Writing simply, powerfully and directly does not end with simple writing. What difference is there? Hemingway does not simply cut to the barest of descriptions, the tersests of retellings, the simplest of dictions: he paces and varies his sentences, first long and simple, then short, then diversionary and complex. We feel the old man’s stubborn determination that keeps him alive with his skin blotches and scars, and we feel a likewise sympathy with the boy helping him despite his parents’ admonishings.

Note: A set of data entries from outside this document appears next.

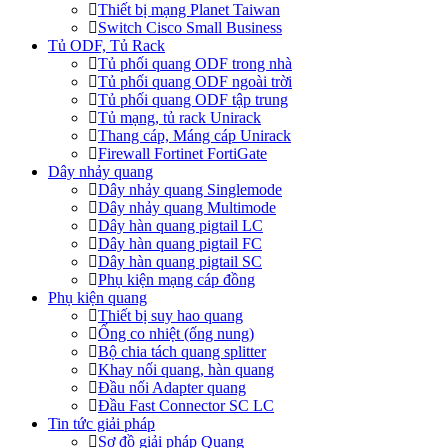
Thiết bị mạng Planet Taiwan
Switch Cisco Small Business
Tủ ODF, Tủ Rack
Tủ phối quang ODF trong nhà
Tủ phối quang ODF ngoài trời
Tủ phối quang ODF tập trung
Tủ mạng, tủ rack Unirack
Thang cáp, Máng cáp Unirack
Firewall Fortinet FortiGate
Dây nhảy quang
Dây nhảy quang Singlemode
Dây nhảy quang Multimode
Dây hàn quang pigtail LC
Dây hàn quang pigtail FC
Dây hàn quang pigtail SC
Phụ kiện mạng cáp đồng
Phụ kiện quang
Thiết bị suy hao quang
Ống co nhiệt (ống nung)
Bộ chia tách quang splitter
Khay nối quang, hàn quang
Đầu nối Adapter quang
Đầu Fast Connector SC LC
Tin tức giải pháp
Sơ đồ giải pháp Quang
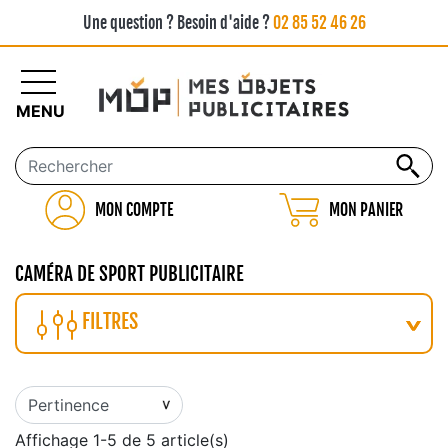
Une question ? Besoin d'aide ?
02 85 52 46 26
MENU
MON COMPTE
MON PANIER
CAMÉRA DE SPORT PUBLICITAIRE
FILTRES
Affichage 1-5 de 5 article(s)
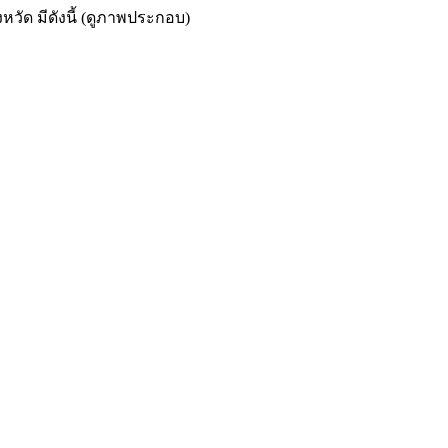
ัด มีดังนี้ (ดูภาพประกอบ)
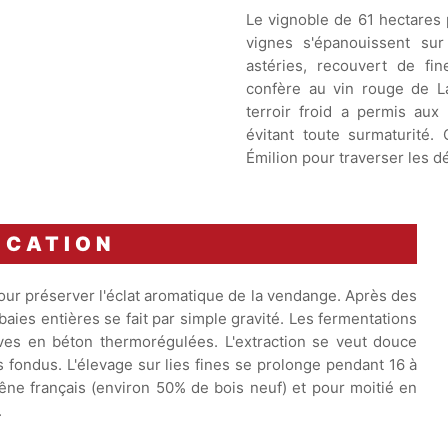
Le vignoble de 61 hectares p
vignes s'épanouissent su
astéries, recouvert de fi
confère au vin rouge de La
terroir froid a permis aux 
évitant toute surmaturité.
Émilion pour traverser les 
ICATION
our préserver l'éclat aromatique de la vendange. Après des
aies entières se fait par simple gravité. Les fermentations
uves en béton thermorégulées. L'extraction se veut douce
s fondus. L'élevage sur lies fines se prolonge pendant 16 à
hêne français (environ 50% de bois neuf) et pour moitié en
.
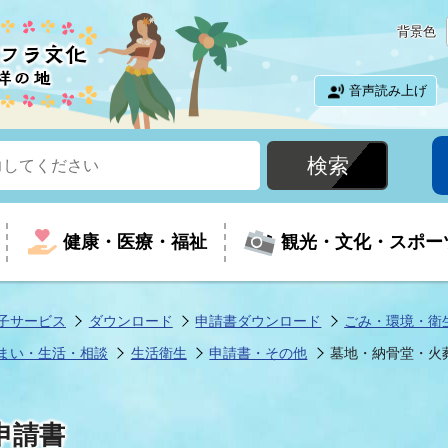
背景色
音声読み上げ
健康・医療・福祉
観光・文化・スポー
子サービス
ダウンロード
申請書ダウンロード
ごみ・環境・衛
まい・生活・相談
生活衛生
申請書・その他
墓地・納骨堂・火
という時に
て
イベントの案内
振興
室
届出・証明
教育
児童福祉
外国人観光客向けページ
廃棄物
フラシティいわき
申請書
ナンバー
包括ケア(介護予防等)
ルコース
・介護
住まい・生活・相談
福祉事業者向け情報
歴史・文化
都市計画・開発・建築
広聴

There is a rhythm to writing — a pace, a structure to our sentences — that we can harness to reflect the tone of the scene, the rhythm of the journey, the complicated contradictions of our emotions. Variety! Reader will grow bored with sentence after sentence of “she did blah blah” then “he did blah blah” without the necessary digressions inherent in our motives and emotions going all the way down to our compelling raison d’etre. Trust Reader to handle them. And he will as long as we remember to be truthful.

A favourite destination of mine in the Washington Cascades.

I have a weakness for dramatic scenery and the topo maps that encode it, the more variegated line patterning the better. A cliff in reality will be a densest nearly merging squeezing pack of lines; the summit becomes a convergence of concentric circles; the open valleys that lead us in are repeating arrowheads, plunging V’s rising to each side of the valley.

Likewise, the words of a story encode the action and drama of our stories. Just like we get bored if the story itself is monotonously progressing (either not at all, or at break-neck action), poor Reader will get bored if every sentence shares the same syntax, length, and placement.

So, sure you can favour shorter simpler sentences, but remember that sometimes a moment of indecision may warrant a diversion into a rambling one. A yet shorter sentence will carry the densest weight, from the greatest sadness to the fullest action. Can you feel it in: “But none of these scars were fresh”? Harness it!

Toward this end, added to my long study list is “Artful sentences: syntax as style” by Virginia Tufte arriving to me via recommendations within David Jauss’s wonderful essay on ‘What we talk about when we talk about flow‘.